Kontinentaltanz in den Sophiensälen: Das Tandemprojekt „Yuropa“ von Sebastian Matthias aus Berlin und Qudus Onikeku aus Lagos dreht sich um Verschmelzung.

Von Sandra Luzina

Austauschprogramme sind manchmal Erfolgsmodelle. Die Kulturstiftung des Bundes hat 2012 den Fonds TURN ins Leben gerufen, um die Kooperation mit afrikanischen Ländern zu stärken. Bei dem Projekt „The Choreonauts“, das von der Bremer Tanzcompagnie „steptext dance project“ initiiert wurde, treffen drei Choreografen aus Nigeria, Südafrika und der Elfenbeinküste auf einen deutschen Tanzschaffenden. Eins dieser Tandems bilden Sebastian Matthias aus Berlin und Qudus Onikeku aus Lagos. Mit drei Tänzern vom QDanceCenter Lagos haben sie die Tanzproduktion „Yuropa“ erarbeitet, die nun an zwei Abenden in den Sophiensälen zu sehen war. Das Kunstwort „Yuropa“ ist zusammengefügt aus Yoruba und Europa. Es signalisiert, dass es um Verschmelzung geht, um transkulturelle Verflechtung.
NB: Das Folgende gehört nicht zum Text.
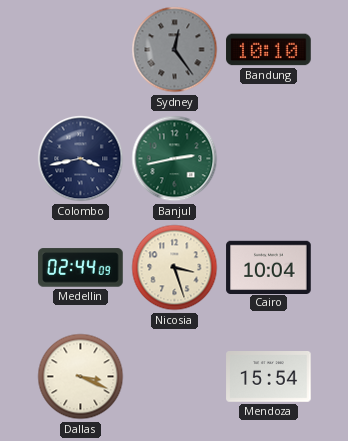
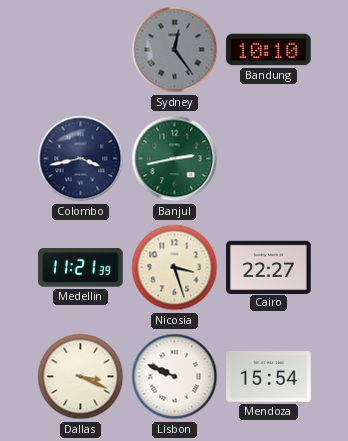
Medellin: 02:44 -> 11:21
Cairo: 10:04 -> 22:27
Lisbon: none -> 9:49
Matthias experimentiert mit einem offenen Bühnenformat. Im Hochzeitssaal umringen die drei Tänzer den Gitarristen Olatunde Obajeun und nehmen die Zuschauer in den Blick, die verteilt im Raum stehen. Deborah Aiyegbeni, Chibueze Hermes Iyele und Busayo Olowu gehen auf Zuschauer zu, reichen ihnen die Hand, schenken ihnen ein Lächeln. Nette Idee: Die Performer nehmen mal kurz Kontakt auf, bevor sie loslegen. Doch es ist natürlich eine künstliche Situation, die hier geschaffen wird. Soziale und kulturelle Distanzen sollen einfach übersprungen, Berührungsängste im Nu abgebaut werden.

Immer wieder geht das Licht aus, bei dieser Kennenlernparty, im Dunklen geben die Tänzer Antwort auf Fragen wie: „Was bedeutet Heimat für dich?“ Das wird schnell peinlich. Später pflügen die Tänzer sich durch die Menge, pirschen sich ran, rücken den Zuschauern auf den Leib, um sie in ein Tänzchen zu verwickeln oder durch den Raum zu schieben. Nach dem Kontakt dann die Konfrontation: Die Performer schütteln sich zu afrikanischen Rhythmen und fragen immer wieder: „Do you like it?“ Zum Schluss summen alle zusammen ein Lied. Das Ganze mutet eher sozialtherapeutisch an. Es stellt sich die Frage, inwieweit Matthias in dieser Versuchsanordnung seine ästhetischen Praktiken mit den Tänzern aus Lagos geteilt hat.

Zwischen Klage und Amklage

Im zweiten Teil geht es ans Eingemachte. Der Choreograf Qudus Onikeku nimmt einen Blickwechsel vor: Er thematisiert die Flüchtlingskrise aus afrikanischer Sicht, und für die Zuschauer sind die Tänzer auf einmal wieder: die Anderen, die Fremden. Die Tänzer lesen die Namen von Flüchtlingen vor, die ertrunken, verhungert oder auf andere Weise ums Leben gekommen sind. Zwischen Klage und Anklage bewegt sich das Stück. Mit einem Rucksack brechen sie auf zu einer gefährlichen Reise. Die Männer sinken zu Boden, ducken sich weg, schnellen wieder hoch. Deborah Aiyegbeni zuckt zusammen und versteift ihren Körper wieder, sie wird mitgeschleift und aufgefangen. Verzweiflung, Erschöpfung, Schutzlosigkeit – davon erzählt das aufwühlende Stück.

Zum Schluss werfen die Performer ihre leeren Wasserflaschen weg und holen die letzten Münzen aus den Hosentaschen. Mit einem Plastikumhang steht das Trio da, den Blick ins Ungewisse gerichtet. Zuerst der Wunsch nach Annäherung, dann die unüberwindlich scheinende Distanz: Der Abend zeigt, dass Austauschprojekte an ihre Grenzen stoßen können. Doch Qudus Onikeku und seine Tänzer haben einen starken Eindruck hinterlassen.